Gabon : la richesse minière au service du développement local
Le Gabon mise sur son secteur minier pour booster l’économie locale
Libreville – Depuis plusieurs années, le modèle économique gabonais fondé sur l’extraction minière était synonyme d’un paradoxe persistant : des ressources naturelles abondantes quittaient le territoire national, tandis que les bénéfices, emplois qualifiés et savoir-faire restaient largement à l’étranger. Aujourd’hui, le Gabon entend inverser cette tendance en faisant de sa richesse minérale un levier de développement local durable.
Sous l’impulsion de la ministre de l’Entrepreneuriat, du Commerce, des PME-PMI et de l’Entrepreneuriat des Jeunes, Zénaba Gninga Chaning, une réflexion stratégique a été lancée autour du contenu local. Cette approche, désormais considérée comme un pilier de la transformation économique gabonaise, vise à faire des entreprises nationales les actrices principales de cette nouvelle dynamique.
Pour la Compagnie minière de l’Ogooué (Comilog) et le groupe Eramet, l’objectif dépasse désormais le simple respect des obligations légales. Il s’agit de convertir durablement la rente minière en compétences gabonaises, en entreprises compétitives et en emplois de qualité. L’enjeu est clair : faire en sorte que chaque franc CFA généré par l’activité minière profite directement aux populations locales.
Vers la fin du modèle extractif traditionnel
Le concept de contenu local s’impose comme une priorité dans les pays producteurs de matières premières. Son principe est simple : chaque investissement minier doit contribuer au développement des entreprises nationales, des compétences locales et des capacités industrielles locales. Les marchés attribués aux entreprises gabonaises ne représentent qu’une première étape. L’ambition ultime est de voir émerger des champions nationaux capables d’innover, d’exporter leurs savoir-faire et de rivaliser sur les marchés régionaux et internationaux.
Lors d’une journée de réflexion dédiée, plusieurs obstacles ont été identifiés comme freinant l’émergence des PME gabonaises. Parmi eux, l’accès limité au financement, les lourdeurs administratives, les exigences fiscales complexes, le manque de visibilité sur les opportunités commerciales, les besoins en certification et la pénurie de compétences spécialisées.
Les acteurs présents ont également insisté sur la nécessité d’améliorer l’environnement des affaires et de renforcer les synergies entre les administrations, les entreprises, les institutions financières, les centres de formation et les organisations patronales.
Construire un écosystème économique intégré
L’originalité de cette démarche réside dans sa méthodologie.

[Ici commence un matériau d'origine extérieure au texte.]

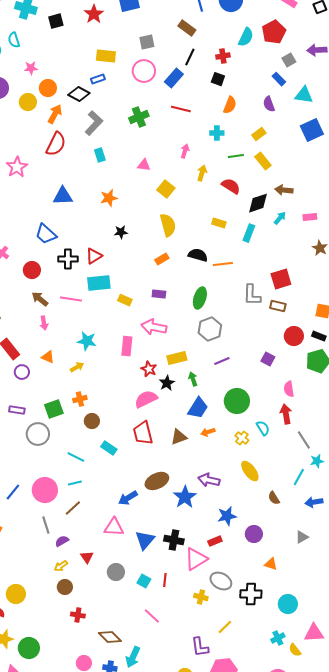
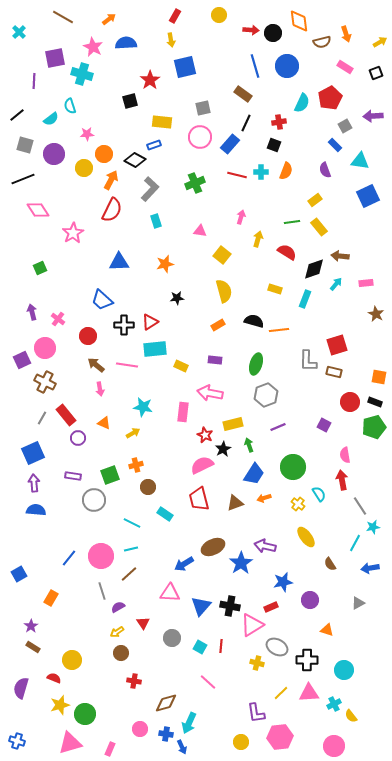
black square: (56, 21) -> (130, 101), moved
cyan cross: (217, 133) -> (261, 172), moved
pink triangle: (314, 633) -> (309, 693), moved
brown diamond: (110, 637) -> (166, 703), turned -60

Inspirée des principes du Design Thinking, elle privilégie des solutions ancrées dans les réalités du terrain plutôt qu’une approche purement descendante. Les consultations menées ont réuni tous les acteurs concernés – administrations publiques, banques, institutions de microfinance, organisations professionnelles et centres de formation – dans une logique de co-construction.

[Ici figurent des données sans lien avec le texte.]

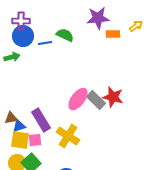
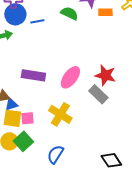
green semicircle: (65, 35) -> (69, 13), moved
gray rectangle: (96, 100) -> (98, 94), moved
purple rectangle: (41, 120) -> (33, 75), moved, turned -50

Cette approche reflète une évolution majeure des politiques industrielles. Le contenu local ne peut réussir s’il repose uniquement sur des contraintes imposées aux grands groupes miniers. Il nécessite l’émergence d’un écosystème économique complet, capable de répondre aux exigences internationales en matière de qualité, de sécurité, de compétitivité et de gouvernance.
Le capital humain s’impose comme un enjeu central. Formation professionnelle, certification, mentorat, transfert de compétences et professionnalisation des PME forment les infrastructures invisibles de la souveraineté économique. Tous les participants ont souligné qu’aucune politique de contenu local ne peut aboutir sans un investissement massif dans les compétences nationales.
Des résultats encourageants mais encore insuffisants
Les données présentées par la Compagnie minière de l’Ogooué révèlent une progression notable. L’entreprise compte aujourd’hui 780 fournisseurs et prestataires locaux, dont près de 75 % sont des sociétés gabonaises. Plus de 37 % des achats de Comilog sont effectués auprès d’entreprises nationales, injectant ainsi près de 56,8 milliards de francs CFA dans l’économie locale. Ces partenariats génèrent également plus de 3 000 emplois directs au sein des entreprises partenaires.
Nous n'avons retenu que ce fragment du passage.